Connectivity ( Connectivity ): It's similar to in the network “ degree ” (degree) The concept of . The connectivity of each gene is that of the genes connected to it Sum of edge attributes
.
Module eigengene E: The first principal component of a given model , representative Gene expression profile of the whole model .
Intramodular connectivity: The correlation between a given gene and other genes in a given model , Judge the relationship of genes .
Module membership: Given gene expression profile and given model eigengene The relevance of .
Adjacency matrix ( Adjacency matrix ): A matrix composed of weighted correlation values between genes .
TOM (Topological overlap matrix): Convert adjacency matrix into topological overlap matrix , To reduce noise and false correlation , The new distance matrix obtained , This information can be used to build networks or draw TOM chart .
Basic analysis process :
Construct gene coexpression network : Use weighted expression correlation .
Identify gene sets : Based on weighted correlation , Hierarchical cluster analysis , The clustering results are segmented according to the set criteria , Get different gene modules , It is represented by the branches and different colors of the cluster tree .
If there is phenotypic information , Calculate the correlation between gene module and phenotype , Identify modules related to traits .
Study the relationship between models , View the interaction networks of different models from the system level .
Select the driver genes of interest from the key models , Or infer the function of unknown genes according to the function of known genes in the model .
export TOM matrix , Draw a correlation diagram .
The specific actual combat can be operated according to the article reproduction in the link , To get familiar with the process .
Input data format :
1、 Gene expression matrix : Genes are good , Samples are listed . You can use Deseq2 in varianceStabilizingTransformation
or log2(x+1)
Transform the standardized data . If the data comes from different batches , You need to remove the batch effect first ( I remember that the last transcriptome training class talked about how to operate ). If the data has a system offset , Need to do quantile normalization
. perhaps normalizeBetweenArrays().
2、 Trait matrix : It must be continuous or sub type of value (0/1).

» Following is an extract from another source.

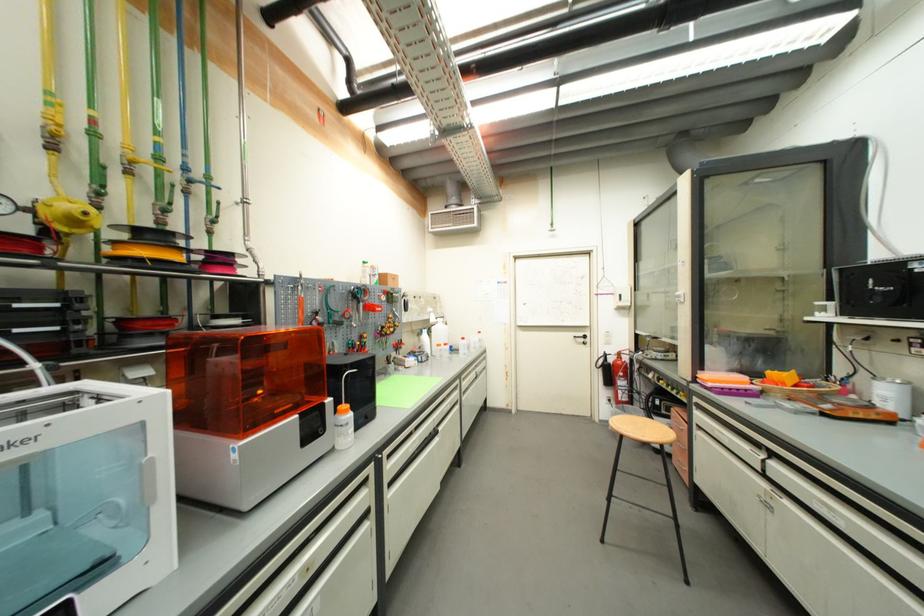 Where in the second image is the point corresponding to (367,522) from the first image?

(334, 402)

3、 Undirected networks are power Less than 15
Or directed network power Less than 30
Inside , None of them power Value can make the scale-free network map structure R^2 achieve 0.8 Or the average connectivity drops to 100 following , It may be because some samples are too different from other samples . This may be caused by Batch effect
、 Sample heterogeneity
or Experimental conditions have too much influence on expression
And so on , You can view grouping information by plotting sample clusters 、 Associate batch information 、 Process information and whether there are abnormal samples if this is really caused by meaningful biological changes , Experience can also be used power value
reference :
WGCNA analysis , Simple and comprehensive latest tutorial – All over the world
边栏推荐
- acwing 3302. 表达式求值
- Android原生数据库的基本使用和升级
- 华为ensp模拟器 配置ACL访问控制列表
- Remember to build wheels repeatedly at one time (the setting instructions of obsidian plug-in are translated into Chinese)
- 2021 CCPC 哈尔滨 B. Magical Subsequence(思维题)

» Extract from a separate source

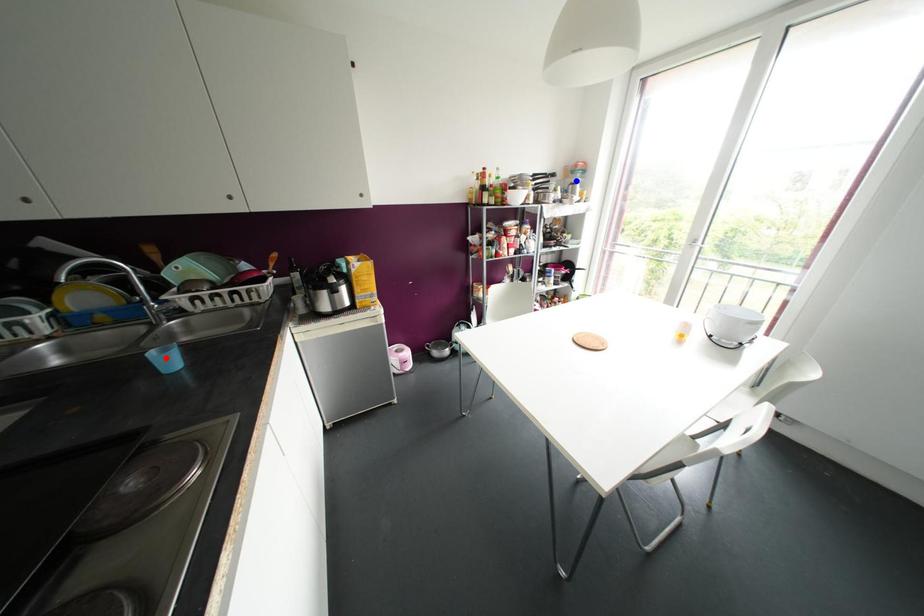 Question: In the image, two points are highlighted. Which point is nearer to the camera? Reply with the corresponding letter.

Choices:
 (A) blue point
 (B) red point

Answer: (B)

- __ init__ () missing 2 required positive arguments
- 【Try to Hack】宽字节注入
- 【服务器数据恢复】某品牌服务器存储raid5数据恢复案例
- Go language notes (4) go common management commands
- PS竖排英文和数字文字怎么改变方向(变竖直显示)
猜你喜欢
随机推荐
[1200. Minimum absolute difference]
What are the functional modules of RFID warehouse management system solution
TweenMax表情按钮js特效
华为ensp模拟器 配置ACL访问控制列表
网件r7000梅林系统虚拟内存创建失败,提示USB磁盘读写速度不满足要求解决办法,有需要创建虚拟内存吗??
Day24: file system
maya灯建模
Solution of 5g unstable 5g signal often dropped in NetWare r7000 Merlin system
多模輸入事件分發機制詳解
杰理之AD 系列 MIDI 功能说明【篇】
Poster cover of glacier
哈希表、哈希函数、布隆过滤器、一致性哈希
async await 在map中使用
admas零件名重复
Pytorch---使用Pytorch实现LinkNet进行语义分割
WGCNA分析基本教程总结
GVM use
杰理之增加进关机前把触摸模块关闭流程【篇】
Day24:文件系统
Roast B station charges, is it because it has no money?